Work instructions – The records below are to be output exactly, except for their pictures.

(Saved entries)
==*==

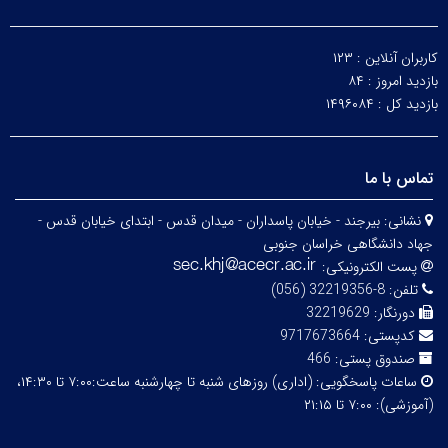
کاربران آنلاین :
۱۲۳
بازدید امروز :
۸۴
بازدید کل :
۱۴۹۶۰۸۴
تماس با ما
نشانی:
بیرجند - خیابان پاسداران - میدان قدس - ابتدای خیابان قدس -
جهاد دانشگاهی خراسان جنوبی
پست الکترونیکی:
تلفن:
8-32219356 (056)
دورنگار:
32219629
کدپستی:
9717673664
صندوق پستی:
466
ساعات پاسخگویی:
(اداری) روزهای شنبه تا چهارشنبه ساعت:۷:۰۰ تا ۱۴:۳۰،
(آموزشی): ۷:۰۰ تا ۲۱:۱۵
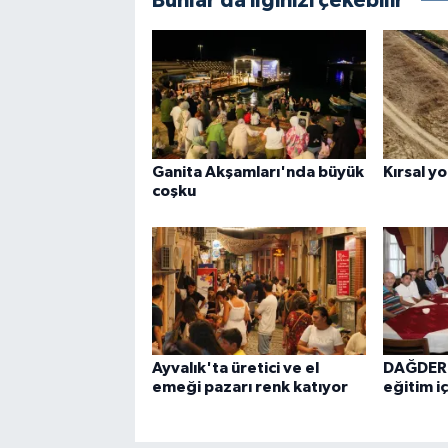
Bunlar da ilginizi çekebilir
Ganita Akşamları'nda büyük
Kırsal yo
coşku
Ayvalık'ta üretici ve el
DAĞDER
emeği pazarı renk katıyor
eğitim iç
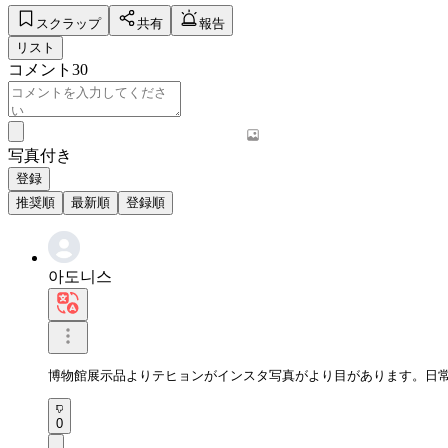
スクラップ
共有
報告
リスト
コメント
30
写真付き
登録
推奨順
最新順
登録順
아도니스
博物館展示品よりテヒョンがインスタ写真がより目があります。日
0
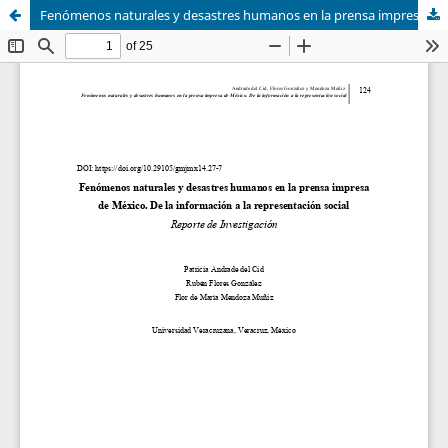
Fenómenos naturales y desastres humanos en la prensa impresa de México. De la información a la representación social.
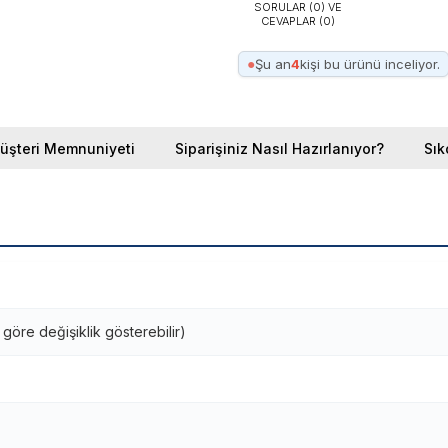
SORULAR (0) VE
CEVAPLAR (0)
●
Şu an
4
kişi bu ürünü inceliyor.
üşteri Memnuniyeti
Siparişiniz Nasıl Hazırlanıyor?
Sık
öre değişiklik gösterebilir)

==*==

Exercise response –
کاربران آنلاین :
۱۲۳
بازدید امروز :
۸۴
بازدید کل :
۱۴۹۶۰۸۴
تماس با ما
نشانی:
بیرجند - خیابان پاسداران - میدان قدس - ابتدای خیابان قدس -
جهاد دانشگاهی خراسان جنوبی
پست الکترونیکی:
تلفن:
8-32219356 (056)
دورنگار:
32219629
کدپستی:
9717673664
صندوق پستی:
466
ساعات پاسخگویی:
(اداری) روزهای شنبه تا چهارشنبه ساعت:۷:۰۰ تا ۱۴:۳۰،
(آموزشی): ۷:۰۰ تا ۲۱:۱۵
Bunlar da ilginizi çekebilir
Ganita Akşamları'nda büyük
Kırsal yo
coşku
Ayvalık'ta üretici ve el
DAĞDER
emeği pazarı renk katıyor
eğitim iç
スクラップ
共有
報告
リスト
コメント
30
写真付き
登録
推奨順
最新順
登録順
아도니스
博物館展示品よりテヒョンがインスタ写真がより目があります。日
0
Fenómenos naturales y desastres humanos en la prensa impresa de México. De la información a la representación social.
SORULAR (0) VE
CEVAPLAR (0)
●
Şu an
4
kişi bu ürünü inceliyor.
üşteri Memnuniyeti
Siparişiniz Nasıl Hazırlanıyor?
Sık
öre değişiklik gösterebilir)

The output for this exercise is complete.